最終話:聖女

「シェルタリア・ガードナー、貴殿をアニマビスト王国の聖女として認めます!」

「「シェルタリアさーん! 本当にありがとうー!」」


 今、私は王宮のバルコニーにいる。

 眼下には大勢の国民が集まっていた。

 ドラゴンの襲来を回避した功績を認められ、アニマビスト王国の聖女として称えられることになったのだ。

 国を挙げてのパレードが開かれていた。


「シェルタリアさん、聖女の証の首飾りです。どうぞ、お受け取り下さい」

「ありがとうございます、アルシンカ様。謹んでお受けいたします」


 アルシンカ様がゆっくりと首飾りをかけてくれる。

 国の紋章が刻まれた由緒あるネックレスだ。

 古来、聖女として認めた者にだけ贈られてきた。


「シェルタリアちゃーん! よく似合っているよー!」

「シェルタリアー! お前は本当によくやってくれた!」


 国民の中でも、ベティとストロングさん、“擁護の館”のメンバーが一番大きく手を振ってくれていた。


「シェルタリアさん、これからは“擁護の館”と王宮を行き来する生活になると思いますが、私たちもできる限りの援助はさせていただきます」

「アルシンカ様……」


 私とアルシンカ様は硬い握手を交わす。

 “擁護の館”も活躍が認められ、国が援助する正式なギルドとなった。

 これからはアニマビスト王国も一緒になって、モンスター保護活動を大きくしていくことになるだろう。

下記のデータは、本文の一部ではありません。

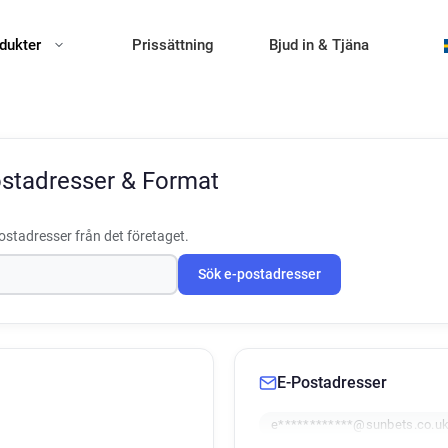
dukter
Prissättning
Bjud in & Tjäna
ostadresser & Format
ostadresser från det företaget.
Sök e-postadresser
E-Postadresser
e************@sunbets.co.u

『シェルタリアはみんなの聖女になったんだね。僕も鼻が高いよ』


 肩からライムがぴょこりと顔を出した。

 得意げな顔で辺りを見ている。


『お前を慕ってくれる人がたくさんいて良かったな。素直に俺も嬉しいぞ』


 傍らにはヘブンさんがくっついていた。

 ここには私を信頼してくれる仲間がいた。


「ありがとう、これもみんなのおかげよ」


 彼らを見ていると、今までの出来事が思い出された。

 気色悪いスキルと追放されたこと、ライムと出会ったこと、ヘブンさんが心を開いてくれたこと、モンスターたちと語らってきたこと……。

 言葉では言い表せないほど、色々なことがあった。

 

――私にできるのはモンスターと会話するという、本当に取るに足らないこと。


 でも、自分のやっていることは間違っていなかったのだ。

 ライムとヘブンさんに囲まれながら、私は嬉しくて泣いていた。

 まだまだやることはたくさんある。

 ドラゴンたちとの約束も果たさなければならない。


「これからもよろしくね、二人とも」

『何があっても、僕たちはシェルタリアの味方だからね』

『俺たちはずっとお前と一緒だ』

 

 この先、どんな危機が訪れるかわからない。

 でも、心配はいらない。

 この子たちがいるのだから。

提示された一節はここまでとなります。